[Collected data]
==================================================

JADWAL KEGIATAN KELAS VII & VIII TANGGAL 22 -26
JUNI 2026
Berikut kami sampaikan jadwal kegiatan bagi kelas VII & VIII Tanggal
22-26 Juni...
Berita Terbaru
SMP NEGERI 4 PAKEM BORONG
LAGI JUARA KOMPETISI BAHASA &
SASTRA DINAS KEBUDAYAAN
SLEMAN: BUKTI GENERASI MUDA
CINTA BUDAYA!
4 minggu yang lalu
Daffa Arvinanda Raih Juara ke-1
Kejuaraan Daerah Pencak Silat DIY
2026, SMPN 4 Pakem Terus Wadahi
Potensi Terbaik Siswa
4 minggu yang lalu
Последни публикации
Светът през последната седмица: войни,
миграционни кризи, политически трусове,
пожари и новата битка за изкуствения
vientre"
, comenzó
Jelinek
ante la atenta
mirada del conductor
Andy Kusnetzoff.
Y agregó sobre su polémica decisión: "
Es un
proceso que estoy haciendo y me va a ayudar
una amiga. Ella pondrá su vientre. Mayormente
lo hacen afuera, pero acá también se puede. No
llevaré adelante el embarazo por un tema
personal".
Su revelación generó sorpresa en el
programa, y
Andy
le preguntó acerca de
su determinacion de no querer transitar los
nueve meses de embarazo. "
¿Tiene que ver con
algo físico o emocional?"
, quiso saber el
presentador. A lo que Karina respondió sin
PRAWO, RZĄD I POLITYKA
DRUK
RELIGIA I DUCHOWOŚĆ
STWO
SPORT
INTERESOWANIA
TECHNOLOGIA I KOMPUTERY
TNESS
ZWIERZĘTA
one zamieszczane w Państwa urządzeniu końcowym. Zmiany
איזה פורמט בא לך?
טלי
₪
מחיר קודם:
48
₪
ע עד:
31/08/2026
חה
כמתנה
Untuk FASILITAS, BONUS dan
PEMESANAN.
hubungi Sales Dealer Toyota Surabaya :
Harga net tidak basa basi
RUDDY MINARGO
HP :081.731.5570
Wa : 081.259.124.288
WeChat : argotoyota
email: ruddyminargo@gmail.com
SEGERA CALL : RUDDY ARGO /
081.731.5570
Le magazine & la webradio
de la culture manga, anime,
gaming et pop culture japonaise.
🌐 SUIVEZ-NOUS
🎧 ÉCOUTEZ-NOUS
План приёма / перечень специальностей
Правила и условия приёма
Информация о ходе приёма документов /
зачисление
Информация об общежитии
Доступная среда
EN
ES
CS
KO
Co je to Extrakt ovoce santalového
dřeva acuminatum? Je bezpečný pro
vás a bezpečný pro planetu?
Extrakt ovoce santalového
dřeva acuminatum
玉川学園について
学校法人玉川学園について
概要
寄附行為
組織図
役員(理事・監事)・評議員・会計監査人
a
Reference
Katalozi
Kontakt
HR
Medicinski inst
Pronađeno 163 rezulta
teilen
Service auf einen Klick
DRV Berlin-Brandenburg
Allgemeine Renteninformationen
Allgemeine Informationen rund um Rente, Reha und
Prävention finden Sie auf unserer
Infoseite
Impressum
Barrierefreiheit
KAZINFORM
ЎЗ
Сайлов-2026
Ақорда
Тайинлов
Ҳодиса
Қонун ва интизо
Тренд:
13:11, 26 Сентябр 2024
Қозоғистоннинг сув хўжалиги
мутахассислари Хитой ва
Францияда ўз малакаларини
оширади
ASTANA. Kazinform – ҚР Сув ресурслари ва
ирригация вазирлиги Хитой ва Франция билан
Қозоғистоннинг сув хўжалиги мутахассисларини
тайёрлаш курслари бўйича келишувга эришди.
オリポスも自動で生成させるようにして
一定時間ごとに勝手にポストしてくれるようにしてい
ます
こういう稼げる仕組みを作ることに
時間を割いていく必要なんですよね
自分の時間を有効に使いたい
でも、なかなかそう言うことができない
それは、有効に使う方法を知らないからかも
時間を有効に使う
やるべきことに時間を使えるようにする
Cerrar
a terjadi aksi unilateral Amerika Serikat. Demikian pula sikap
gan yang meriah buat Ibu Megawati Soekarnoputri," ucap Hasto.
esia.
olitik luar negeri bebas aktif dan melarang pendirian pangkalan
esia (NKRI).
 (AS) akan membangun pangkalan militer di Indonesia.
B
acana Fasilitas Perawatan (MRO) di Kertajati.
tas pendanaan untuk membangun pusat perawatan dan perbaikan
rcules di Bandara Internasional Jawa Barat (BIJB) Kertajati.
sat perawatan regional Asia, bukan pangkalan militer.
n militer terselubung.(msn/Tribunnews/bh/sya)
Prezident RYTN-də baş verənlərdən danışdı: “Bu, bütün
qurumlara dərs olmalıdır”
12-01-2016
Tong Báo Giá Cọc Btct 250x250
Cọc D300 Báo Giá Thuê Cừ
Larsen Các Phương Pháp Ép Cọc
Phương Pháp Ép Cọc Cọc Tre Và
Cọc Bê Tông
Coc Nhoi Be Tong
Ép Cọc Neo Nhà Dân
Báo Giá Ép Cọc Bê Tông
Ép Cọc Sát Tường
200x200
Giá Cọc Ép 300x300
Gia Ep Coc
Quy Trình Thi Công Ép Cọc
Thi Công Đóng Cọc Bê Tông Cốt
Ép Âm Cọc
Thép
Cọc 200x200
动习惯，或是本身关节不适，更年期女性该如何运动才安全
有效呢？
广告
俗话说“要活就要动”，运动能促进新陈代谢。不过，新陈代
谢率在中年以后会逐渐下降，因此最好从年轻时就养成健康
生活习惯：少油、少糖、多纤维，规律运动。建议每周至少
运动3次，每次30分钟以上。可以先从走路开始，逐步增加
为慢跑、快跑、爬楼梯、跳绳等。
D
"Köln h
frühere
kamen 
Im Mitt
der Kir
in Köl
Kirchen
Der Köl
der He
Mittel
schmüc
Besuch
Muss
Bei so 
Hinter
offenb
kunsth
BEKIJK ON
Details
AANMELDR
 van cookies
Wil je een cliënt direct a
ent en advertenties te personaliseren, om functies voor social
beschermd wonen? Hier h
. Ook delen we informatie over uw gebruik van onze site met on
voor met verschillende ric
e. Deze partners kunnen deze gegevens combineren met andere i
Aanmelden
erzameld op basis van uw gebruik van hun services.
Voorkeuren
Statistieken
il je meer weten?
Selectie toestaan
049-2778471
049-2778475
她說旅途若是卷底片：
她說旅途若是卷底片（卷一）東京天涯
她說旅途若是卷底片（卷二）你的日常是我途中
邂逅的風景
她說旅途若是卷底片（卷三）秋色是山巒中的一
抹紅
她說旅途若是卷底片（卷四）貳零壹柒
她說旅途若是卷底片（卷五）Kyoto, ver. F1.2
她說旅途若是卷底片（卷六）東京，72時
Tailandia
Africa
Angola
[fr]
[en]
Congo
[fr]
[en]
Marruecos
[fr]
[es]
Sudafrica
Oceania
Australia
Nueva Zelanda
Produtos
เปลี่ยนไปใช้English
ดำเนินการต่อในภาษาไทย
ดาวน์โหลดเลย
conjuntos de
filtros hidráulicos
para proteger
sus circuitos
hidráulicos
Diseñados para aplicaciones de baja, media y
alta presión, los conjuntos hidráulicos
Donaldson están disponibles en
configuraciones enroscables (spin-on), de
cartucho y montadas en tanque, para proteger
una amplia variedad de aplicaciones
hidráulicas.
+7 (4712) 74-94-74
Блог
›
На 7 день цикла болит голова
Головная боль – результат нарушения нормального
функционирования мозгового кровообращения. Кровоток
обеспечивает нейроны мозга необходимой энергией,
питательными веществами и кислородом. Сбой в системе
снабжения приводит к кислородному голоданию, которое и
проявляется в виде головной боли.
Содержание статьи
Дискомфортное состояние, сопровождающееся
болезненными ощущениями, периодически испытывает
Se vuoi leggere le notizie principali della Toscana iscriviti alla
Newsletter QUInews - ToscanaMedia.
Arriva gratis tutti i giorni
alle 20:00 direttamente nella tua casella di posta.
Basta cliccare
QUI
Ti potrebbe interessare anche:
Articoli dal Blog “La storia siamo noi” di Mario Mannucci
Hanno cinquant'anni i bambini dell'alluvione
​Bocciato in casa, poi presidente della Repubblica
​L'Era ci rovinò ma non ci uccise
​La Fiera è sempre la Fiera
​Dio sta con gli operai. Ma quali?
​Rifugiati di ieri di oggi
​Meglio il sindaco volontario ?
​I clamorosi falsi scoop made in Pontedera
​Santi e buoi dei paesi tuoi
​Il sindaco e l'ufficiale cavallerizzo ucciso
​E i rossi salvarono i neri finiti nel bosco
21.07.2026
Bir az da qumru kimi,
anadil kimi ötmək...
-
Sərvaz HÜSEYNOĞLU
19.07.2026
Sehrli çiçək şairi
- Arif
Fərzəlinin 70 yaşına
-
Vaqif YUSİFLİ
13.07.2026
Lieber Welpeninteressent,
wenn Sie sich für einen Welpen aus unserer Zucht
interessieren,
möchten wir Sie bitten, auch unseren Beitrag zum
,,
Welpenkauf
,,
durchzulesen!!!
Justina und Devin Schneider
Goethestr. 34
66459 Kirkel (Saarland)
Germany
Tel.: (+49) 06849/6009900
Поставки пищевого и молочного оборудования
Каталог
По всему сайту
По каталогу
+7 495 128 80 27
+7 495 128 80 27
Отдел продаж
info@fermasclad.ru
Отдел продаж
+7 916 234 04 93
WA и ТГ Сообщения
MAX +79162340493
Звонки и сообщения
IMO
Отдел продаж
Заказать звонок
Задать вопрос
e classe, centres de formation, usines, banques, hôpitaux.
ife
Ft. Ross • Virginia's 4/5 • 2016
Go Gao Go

==================================================

» YOUR GOAL: All lines above that include the word "einen" should be located and copied.

» OUTPUT FOR THIS TASK:
Service auf einen Klick
wenn Sie sich für einen Welpen aus unserer Zucht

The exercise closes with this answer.